As a class of signaling molecules, hormones regulate key aspects of physiology and behaviour across a multitude of organs. It is thus not surprising that dysregulation of hormone function is associated with a range of pathologies.
ACTH-dependent Cushing’s disease (CD) and congenital adrenal hyperplasia (CAH) are examples of conditions associated with the dysregulation of the Adrenocorticotropic hormone (ACTH). ACTH is secreted from the pituitary gland under the control of the corticotropin-releasing hormone (CRH) from the hypothalamus. ACTH acts through its receptor, the melanocortin receptor 2 (MC2R) on the adrenal cortex to stimulate the production of glucocorticoids (GCs). Under homeostatic setting, ACTH mediates the basal and stress-induced function of the hypothalamus-pituitary-adrenal (HPA) axis which is a crucial endocrine system that regulates several physiological processes such as metabolism, nervous and immune systems. This pathway is under both diurnal regulation and negative feedback regulation.

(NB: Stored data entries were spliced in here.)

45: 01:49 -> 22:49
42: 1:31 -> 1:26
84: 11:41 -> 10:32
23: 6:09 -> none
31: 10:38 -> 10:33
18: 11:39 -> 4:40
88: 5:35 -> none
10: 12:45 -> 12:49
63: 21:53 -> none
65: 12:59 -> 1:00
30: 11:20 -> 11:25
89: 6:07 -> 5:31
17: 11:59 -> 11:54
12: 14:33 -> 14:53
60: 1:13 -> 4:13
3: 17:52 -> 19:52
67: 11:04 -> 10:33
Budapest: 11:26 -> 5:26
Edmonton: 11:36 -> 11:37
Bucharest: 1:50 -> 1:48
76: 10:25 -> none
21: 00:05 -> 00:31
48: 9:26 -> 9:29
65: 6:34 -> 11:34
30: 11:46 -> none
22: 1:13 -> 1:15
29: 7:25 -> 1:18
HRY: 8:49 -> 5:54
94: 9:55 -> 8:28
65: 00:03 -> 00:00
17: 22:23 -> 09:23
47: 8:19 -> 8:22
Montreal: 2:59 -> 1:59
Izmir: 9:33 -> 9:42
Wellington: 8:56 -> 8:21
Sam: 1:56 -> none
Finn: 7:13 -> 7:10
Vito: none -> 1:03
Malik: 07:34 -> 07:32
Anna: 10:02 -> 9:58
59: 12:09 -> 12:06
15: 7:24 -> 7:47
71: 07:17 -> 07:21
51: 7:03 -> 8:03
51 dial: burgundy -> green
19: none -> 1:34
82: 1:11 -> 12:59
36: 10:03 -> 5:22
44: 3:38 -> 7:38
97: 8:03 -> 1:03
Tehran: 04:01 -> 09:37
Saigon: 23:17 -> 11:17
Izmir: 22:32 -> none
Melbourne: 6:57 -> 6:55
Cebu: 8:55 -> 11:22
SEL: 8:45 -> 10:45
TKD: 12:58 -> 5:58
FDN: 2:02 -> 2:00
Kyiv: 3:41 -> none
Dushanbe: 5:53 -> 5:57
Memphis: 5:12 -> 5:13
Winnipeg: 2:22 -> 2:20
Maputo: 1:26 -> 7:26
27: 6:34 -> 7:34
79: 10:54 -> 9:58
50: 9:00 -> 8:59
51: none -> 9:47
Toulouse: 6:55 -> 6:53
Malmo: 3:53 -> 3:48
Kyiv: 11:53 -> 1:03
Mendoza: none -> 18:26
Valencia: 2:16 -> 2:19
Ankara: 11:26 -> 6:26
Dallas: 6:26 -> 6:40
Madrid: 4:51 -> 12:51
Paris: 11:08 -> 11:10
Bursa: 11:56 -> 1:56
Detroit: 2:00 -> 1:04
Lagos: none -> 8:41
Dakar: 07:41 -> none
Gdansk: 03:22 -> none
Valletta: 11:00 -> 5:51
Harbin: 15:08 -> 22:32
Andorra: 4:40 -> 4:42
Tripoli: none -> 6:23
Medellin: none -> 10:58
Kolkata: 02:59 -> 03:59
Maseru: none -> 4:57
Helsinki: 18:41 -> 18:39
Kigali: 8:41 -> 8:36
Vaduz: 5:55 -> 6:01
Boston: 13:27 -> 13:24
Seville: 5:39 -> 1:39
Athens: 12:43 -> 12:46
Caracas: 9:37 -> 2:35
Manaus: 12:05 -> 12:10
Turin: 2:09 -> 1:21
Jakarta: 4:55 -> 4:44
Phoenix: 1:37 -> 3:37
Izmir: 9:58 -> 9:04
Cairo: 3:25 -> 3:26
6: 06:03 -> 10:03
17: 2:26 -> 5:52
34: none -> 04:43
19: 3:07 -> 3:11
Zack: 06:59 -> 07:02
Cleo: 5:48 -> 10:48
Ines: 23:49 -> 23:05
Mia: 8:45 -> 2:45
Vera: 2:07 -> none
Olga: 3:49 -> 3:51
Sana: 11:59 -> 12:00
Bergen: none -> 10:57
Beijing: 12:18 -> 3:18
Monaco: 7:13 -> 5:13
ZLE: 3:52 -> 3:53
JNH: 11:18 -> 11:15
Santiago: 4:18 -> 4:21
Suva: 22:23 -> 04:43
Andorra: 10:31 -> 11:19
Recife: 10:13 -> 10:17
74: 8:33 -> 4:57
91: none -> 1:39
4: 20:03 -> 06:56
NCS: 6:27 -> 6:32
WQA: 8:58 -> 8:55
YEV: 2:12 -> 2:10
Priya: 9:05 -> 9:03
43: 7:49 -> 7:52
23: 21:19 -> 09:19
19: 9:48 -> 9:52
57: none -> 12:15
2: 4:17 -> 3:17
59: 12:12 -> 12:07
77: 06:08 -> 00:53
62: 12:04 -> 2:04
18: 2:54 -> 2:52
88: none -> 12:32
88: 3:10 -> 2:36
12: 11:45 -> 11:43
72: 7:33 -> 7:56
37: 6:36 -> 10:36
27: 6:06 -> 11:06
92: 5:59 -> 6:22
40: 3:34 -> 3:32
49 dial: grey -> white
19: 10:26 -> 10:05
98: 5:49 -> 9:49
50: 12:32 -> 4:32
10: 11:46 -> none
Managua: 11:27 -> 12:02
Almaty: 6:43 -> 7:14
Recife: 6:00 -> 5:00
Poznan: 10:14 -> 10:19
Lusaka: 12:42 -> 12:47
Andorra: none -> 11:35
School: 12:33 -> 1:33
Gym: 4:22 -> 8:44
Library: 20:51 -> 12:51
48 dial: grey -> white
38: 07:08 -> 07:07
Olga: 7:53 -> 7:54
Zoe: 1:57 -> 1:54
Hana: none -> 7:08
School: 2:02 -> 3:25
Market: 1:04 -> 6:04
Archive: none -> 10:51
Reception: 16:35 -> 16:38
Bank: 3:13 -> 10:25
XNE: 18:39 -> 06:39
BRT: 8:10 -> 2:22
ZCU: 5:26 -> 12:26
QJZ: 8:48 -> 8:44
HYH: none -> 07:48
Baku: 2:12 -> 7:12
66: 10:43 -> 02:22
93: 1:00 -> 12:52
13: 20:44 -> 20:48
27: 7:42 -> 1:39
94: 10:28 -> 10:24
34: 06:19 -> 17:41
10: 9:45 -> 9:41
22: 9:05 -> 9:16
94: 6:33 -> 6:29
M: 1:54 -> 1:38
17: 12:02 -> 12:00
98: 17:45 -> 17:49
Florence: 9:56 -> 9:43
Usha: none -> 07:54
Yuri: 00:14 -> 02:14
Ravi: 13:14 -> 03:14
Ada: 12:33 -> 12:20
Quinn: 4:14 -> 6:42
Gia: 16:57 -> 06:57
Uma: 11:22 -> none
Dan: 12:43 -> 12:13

Despite different etiologies, both CAH and ACTH-dependent CD are characterized by excess ACTH production. In ACTH-dependent CD, patients suffer from pituitary adenomas or tumours in other tissue that secrete high levels of ACTH, leading to overproduction of GCs causing a range of symptoms including obesity, glucose intolerance, hypertension, acne and alopecia. Excess ACTH can also originate from non-pituitary tumors causing ectopic Cushing’s syndrome.
In CAH, patients are born with mutations in key enzymes of the steroidogenesis pathways leading to loss of GC production and adrenal insufficiency. Loss of GC secretion from the adrenal glands results in the loss of the negative feedback loop that suppresses CRH and ACTH production leading to high ACTH secretion, which under the diurnal control can be higher for several hours in the morning. Excess ACTH continuously stimulates the MC2 receptors on the adrenal cortex which results in the hyperplasia of the gland and furthermore, the accumulated GC precursor is converted to adrenal androgens. Exposure to adrenal androgens is a key driver of the CAH condition which results in precocious puberty, shortened height and fertility problems. To address these issues the goal of the GC therapy in CAH patients is not only replacement but also to establish the negative feedback loop to lower ACTH levels and suppress adrenal androgens. To achieve the latter, supraphysiological doses of GC are required which result in patients becoming Cushingoid.
Given its central role, treatment strategies targeting ACTH have garnered a lot of interest for these conditions. Initial strategies have focused on inhibiting ACTH release, either by targeting somatostatin receptors (e.g., pasireotide) on pituitary adenomas in Cushing’s or inhibiting the corticotropin-releasing hormone receptor (e.g., crinecerfont) in CAH. Despite these treatments representing advances in how these patients are treated, not all patients respond, and new treatment options are needed.
Another treatment strategy for these indications, and the one currently being pursued at OMass, is to target the MC2 receptor to inhibit the activity of ACTH directly. We expect this strategy to lead to improved outcomes as you can more completely and directly block the action of ACTH on MC2. In addition, human genetics provides support that blocking MC2 significantly decreases the production of cortisol without significant side effects, as demonstrated in patients with familial glucocorticoid deficiency that have loss of function mutations on the MC2 receptor.
Recently, Crinetics’ MC2 receptor antagonist, atumelnant, demonstrated reductions in androgens in CAH patients and urinary free cortisol in Cushing’s patients in two separate phase 2 studies, highlighting the potential for this approach in these indications.
Although this early data is exciting, the high ACTH levels in both CAH and ACTH-dependent CD implies that maximum efficacy can only be achieved through insurmountable antagonism. Whilst a high affinity surmountable antagonist is expected to reduce the effect of ACTH, the full efficacy potential is limited as at high agonist concentration the antagonist is outcompeted. For many diseases this may not be materially important since the levels of drive on the system may not reach high enough concentrations. However, this is not the case for CAH and ACTH-dependent CD; where in both cases the levels of ACTH can reach very high concentrations (in CAH as a result of the morning ACTH surge and in CD due to pulsatile ACTH secretion) and such dynamic increases in the agonist levels can lead to loss of surmountable antagonist effects.
At OMass, we have been able to model this in cells and preclinical species and demonstrate that only an insurmountable antagonist can provide full suppression of the receptor activity when the agonist concentrations are increased. To achieve this pharmacological feature, we have optimized the kinetics of binding and generated antagonists with long residency time on the receptor. This way, the antagonist in effect becomes non-competitive with the agonist and its inhibitory effect becomes independent of the agonist concentration.
As our MC2 program completes pre-clinical studies and passes through clinical testing, we are hoping that these improvements are able to translate into benefit for patients.